We also found that patients transferred from other hospitals were more likely to receive tracheostomy. This finding reflects the large number of transferred trauma patients who often require this procedure[19–21]. This also reflects the fact that patients often are transferred after they pass the acute phase of critical illness and are in a stage when tracheostomy is indicated.
Our study should be viewed in terms of its strengths and limitations. In terms of strengths, this is the first study from Saudi Arabia to describe the characteristics and outcomes of patients who had interhospital transfer. The data were collected prospectively by a full-time trained data collector.

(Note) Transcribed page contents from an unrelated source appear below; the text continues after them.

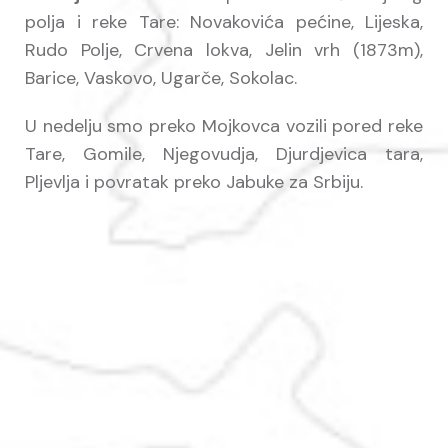
polja i reke Tare: Novakovića pećine, Lijeska,
Rudo Polje, Crvena lokva, Jelin vrh (1873m),
Barice, Vaskovo, Ugarče, Sokolac.
U nedelju smo preko Mojkovca vozili pored reke
Tare, Gomile, Njegovudja, Djurdjevica tara,
Pljevlja i povratak preko Jabuke za Srbiju.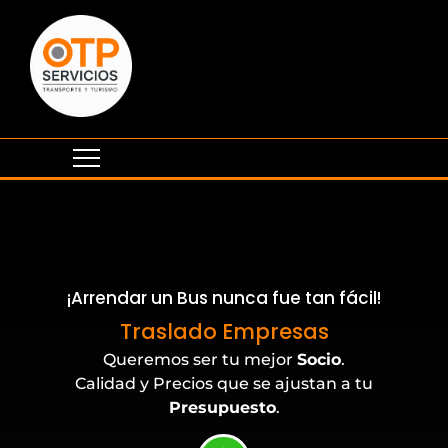
¡Arrendar un Bus nunca fue tan fácil!
Salidas Pedagógicas
Traslado Empresas
Queremos ser tu mejor
Socio
.
Calidad y Precios que se ajustan a tu
Presupuesto
.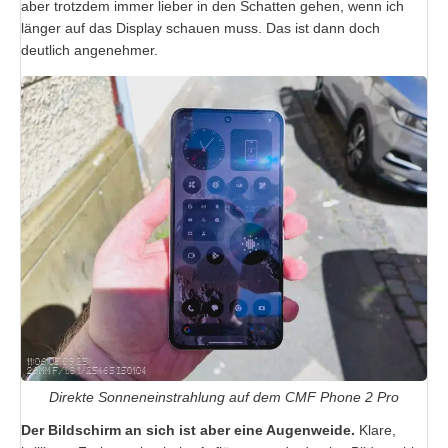
aber trotzdem immer lieber in den Schatten gehen, wenn ich
länger auf das Display schauen muss. Das ist dann doch
deutlich angenehmer.
Direkte Sonneneinstrahlung auf dem CMF Phone 2 Pro
Der Bildschirm an sich ist aber eine Augenweide.
Klare,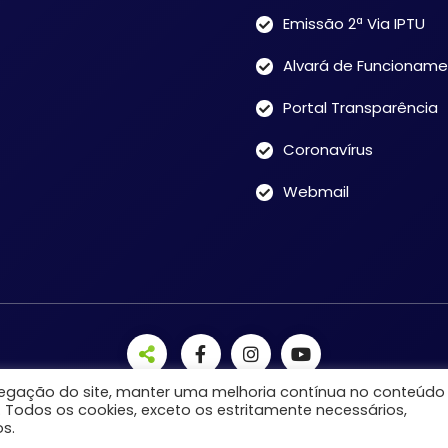
Emissão 2ª Via IPTU
Alvará de Funcionam
Portal Transparência
Coronavírus
Webmail
avegação do site, manter uma melhoria contínua no conteúdo
. Todos os cookies, exceto os estritamente necessários,
s.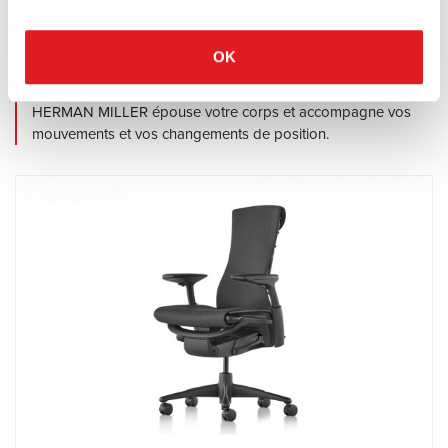
Fauteuils de bureau
Herman Miller
OK
Cosm
Grâce à son design ergonomique sophistiqué, COSM de
HERMAN MILLER épouse votre corps et accompagne vos
mouvements et vos changements de position.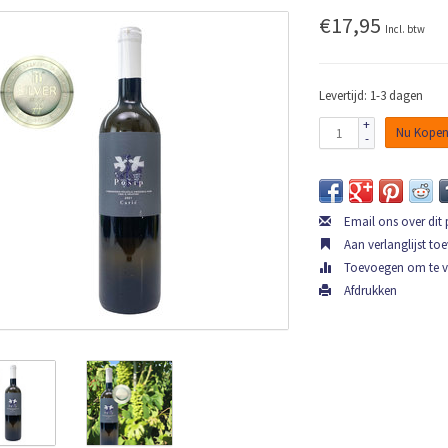
€17,95
Incl. btw
Levertijd: 1-3 dagen
+
Nu Kope
-
Email ons over dit
Aan verlanglijst to
Toevoegen om te ve
Afdrukken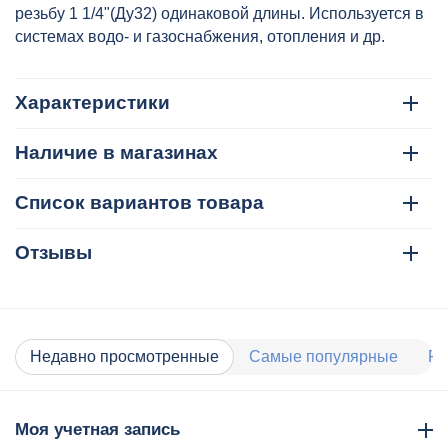
резьбу 1 1/4"(Ду32) одинаковой длины. Используется в
системах водо- и газоснабжения, отопления и др.
Характеристики
Наличие в магазинах
Список вариантов товара
Отзывы
Недавно просмотренные
Самые популярные
Ра
Моя учетная запись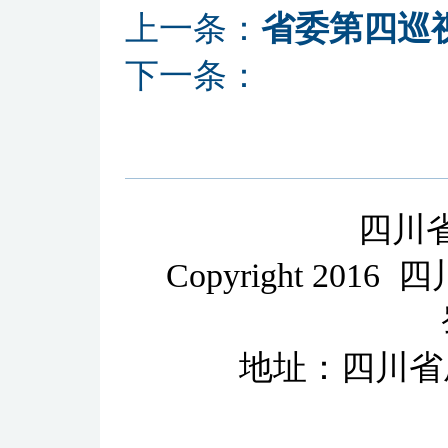
上一条：
省委第四巡
下一条：
四川
Copyright 2
地址：四川省成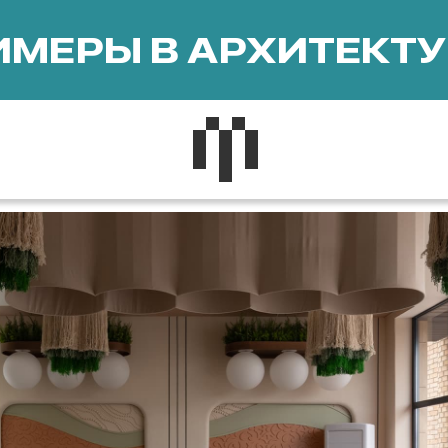
МЕРЫ В АРХИТЕКТУ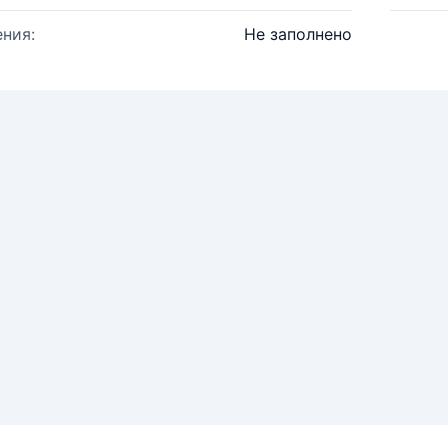
ния:
Не заполнено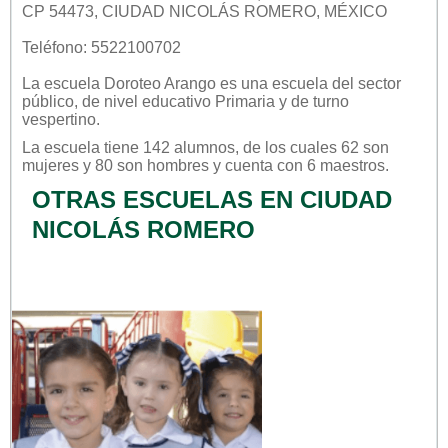
CP 54473, CIUDAD NICOLÁS ROMERO, MÉXICO
Teléfono: 5522100702
La escuela
Doroteo Arango
es una escuela del sector
público
, de nivel educativo
Primaria
y de turno
vespertino
.
La escuela tiene 142 alumnos, de los cuales 62 son
mujeres y 80 son hombres y cuenta con 6 maestros.
OTRAS ESCUELAS EN CIUDAD
NICOLÁS ROMERO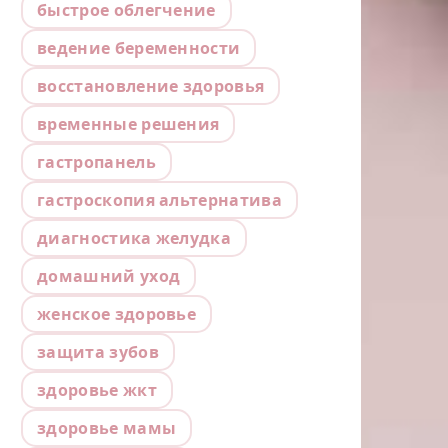
быстрое облегчение
ведение беременности
восстановление здоровья
временные решения
гастропанель
гастроскопия альтернатива
диагностика желудка
домашний уход
женское здоровье
защита зубов
здоровье жкт
здоровье мамы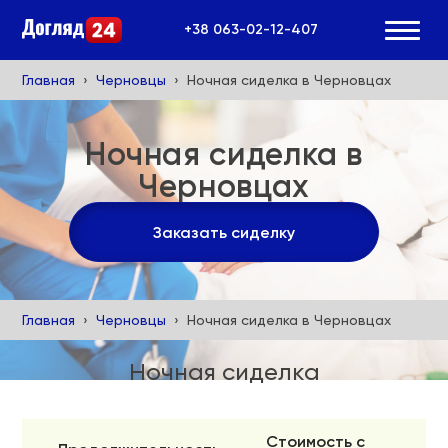
+38 063-02-12-407
Главная
Черновцы
Ночная сиделка в Черновцах
Ночная сиделка в
Черновцах
Заказать сиделку
Главная
Черновцы
Ночная сиделка в Черновцах
Ночная сиделка
Стоимость с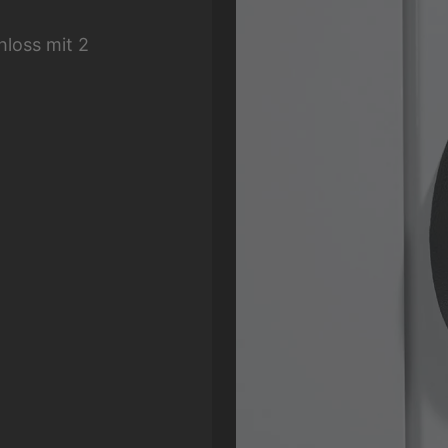
hloss mit 2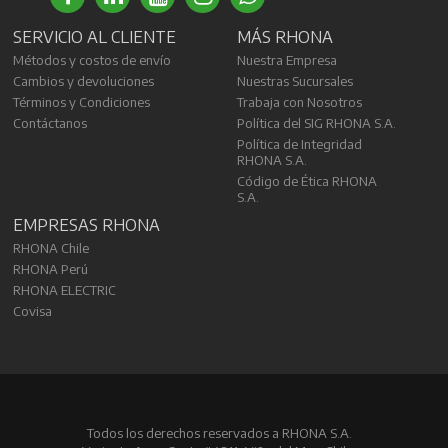
SERVICIO AL CLIENTE
MÁS RHONA
Métodos y costos de envío
Nuestra Empresa
Cambios y devoluciones
Nuestras Sucursales
Términos y Condiciones
Trabaja con Nosotros
Contáctanos
Política del SIG RHONA S.A.
Política de Integridad
RHONA S.A.
Código de Ética RHONA
S.A.
EMPRESAS RHONA
RHONA Chile
RHONA Perú
RHONA ELECTRIC
Covisa
Todos los derechos reservados a RHONA S.A.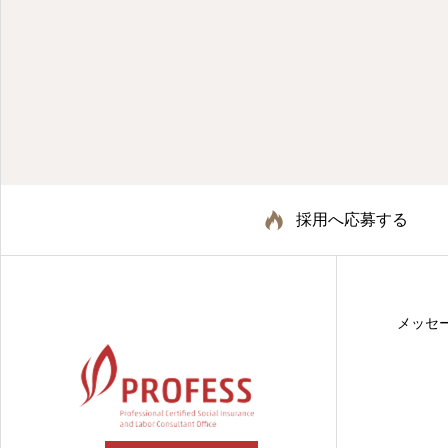
採用へ応募する
メッセ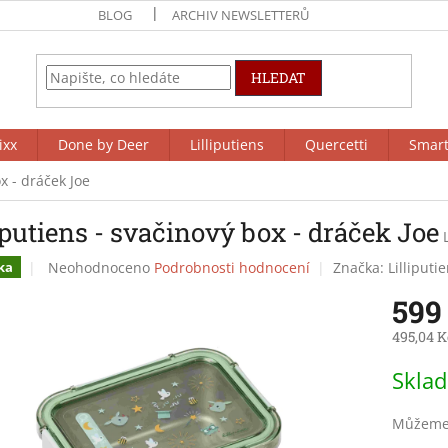
BLOG
ARCHIV NEWSLETTERŮ
HLEDAT
ixx
Done by Deer
Lilliputiens
Quercetti
Smar
ox - dráček Joe
iputiens - svačinový box - dráček Joe
Průměrné
Neohodnoceno
Podrobnosti hodnocení
Značka:
Lilliputi
ka
hodnocení
599
produktu
je
495,04 K
0,0
z
Měrná
Skla
5
cena:
hvězdiček.
Můžeme 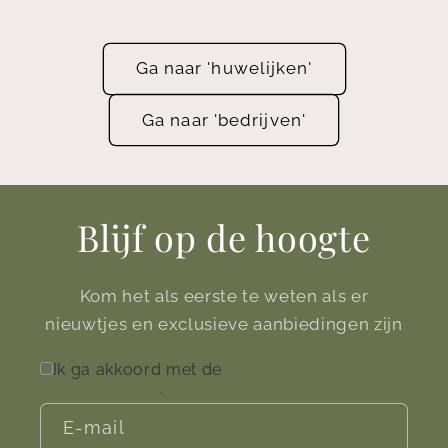
Ga naar 'huwelijken'
Ga naar 'bedrijven'
Blijf op de hoogte
Kom het als eerste te weten als er
nieuwtjes en exclusieve aanbiedingen zijn
Ik ga akkoord met de
Algemene
voorwaarden
.
E‑mail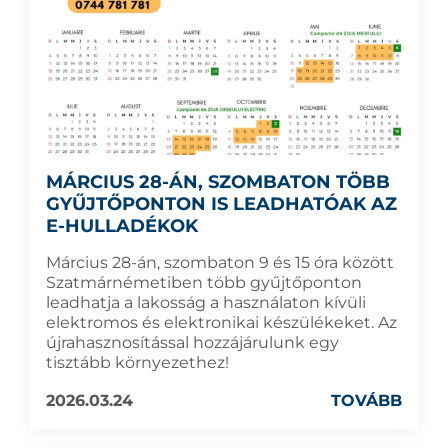
MÁRCIUS 28-ÁN, SZOMBATON TÖBB
GYŰJTŐPONTON IS LEADHATÓAK AZ
E-HULLADÉKOK
Március 28-án, szombaton 9 és 15 óra között
Szatmárnémetiben több gyűjtőponton
leadhatja a lakosság a használaton kívüli
elektromos és elektronikai készülékeket. Az
újrahasznosítással hozzájárulunk egy
tisztább környezethez!
2026.03.24
TOVÁBB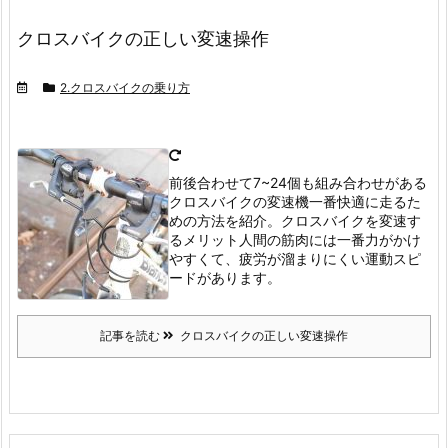
クロスバイクの正しい変速操作
2.クロスバイクの乗り方
前後合わせて7~24個も組み合わせがある
クロスバイクの変速機
一番快適に走るた
めの方法を紹介。
クロスバイクを変速す
るメリット
人間の筋肉には一番力がかけ
やすくて、疲労が溜まりにくい運動スピ
ードがあります。
記事を読む
クロスバイクの正しい変速操作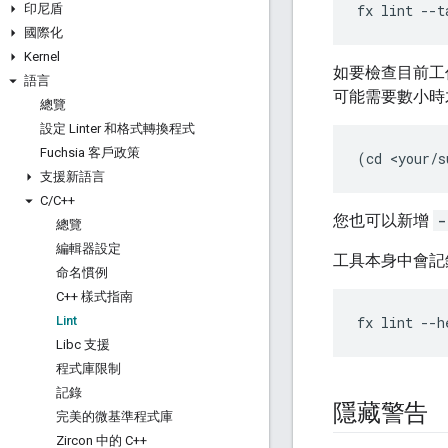
印尼盾
fx
lint
--
t
國際化
Kernel
如要檢查目前工
語言
可能需要數小時
總覽
設定 Linter 和格式轉換程式
Fuchsia 客戶政策
(
cd
<
your
/
s
支援新語言
C
/
C++
您也可以新增
-
總覽
編輯器設定
工具本身中會記
命名慣例
C++ 樣式指南
Lint
fx
lint
--
h
Libc 支援
程式庫限制
記錄
隱藏警告
完美的微基準程式庫
Zircon 中的 C++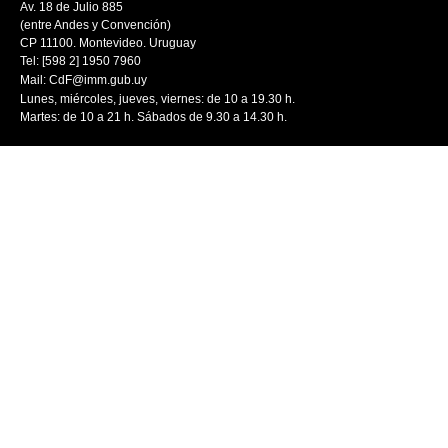
Av. 18 de Julio 885
(entre Andes y Convención)
CP 11100. Montevideo. Uruguay
Tel: [598 2] 1950 7960
Mail:
CdF@imm.gub.uy
Lunes, miércoles, jueves, viernes: de 10 a 19.30 h.
Martes: de 10 a 21 h. Sábados de 9.30 a 14.30 h.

In terms of limitations, we did not have data regarding the patient condition and severity of illness from the previous hospital. Severity of illness as assessed by APACHE is ideally done for patients within 24 hours of admission to ICU and not on presentation to the referring hospital. However, severity of illness does not accurately reflect the risk of adverse outcomes in transferred patients because of correction of certain physiologic and laboratory abnormalities that artificially improve the physiologic scores before transfer. We do not have data regarding the duration of stay in the other hospitals before the transfer. Also, the selection of patients for transfer as deemed by the clinical condition of the patient might have caused potential selection bias by transferring relatively stable patients while those who were critically ill and not stable enough for transfer and could have been benefitted from advanced health care facilities were not transferred.
We found that critically ill patients who were transferred to a tertiary care hospital in Saudi Arabia from other hospitals constituted 8% of all ICU admissions and had similar mortality to patients with direct admission from the ED but lower than that of patients with direct admission from the hospital wards. However, risk-adjusted mortality was similar to both groups. Further studies are needed to examine the risks and benefits of transferring less stable patients versus continuing management in their primary hospitals.